| Exercise instructions |
This exercise calls for an exact copy of the data below.

=== Begin Enclosure ===

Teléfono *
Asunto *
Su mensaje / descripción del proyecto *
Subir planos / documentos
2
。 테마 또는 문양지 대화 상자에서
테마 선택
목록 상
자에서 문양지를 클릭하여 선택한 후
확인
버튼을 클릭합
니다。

=== End Enclosure ===

| Answer to the problem |
Teléfono *
Asunto *
Su mensaje / descripción del proyecto *
Subir planos / documentos
2
。 테마 또는 문양지 대화 상자에서
테마 선택
목록 상
자에서 문양지를 클릭하여 선택한 후
확인
버튼을 클릭합
니다。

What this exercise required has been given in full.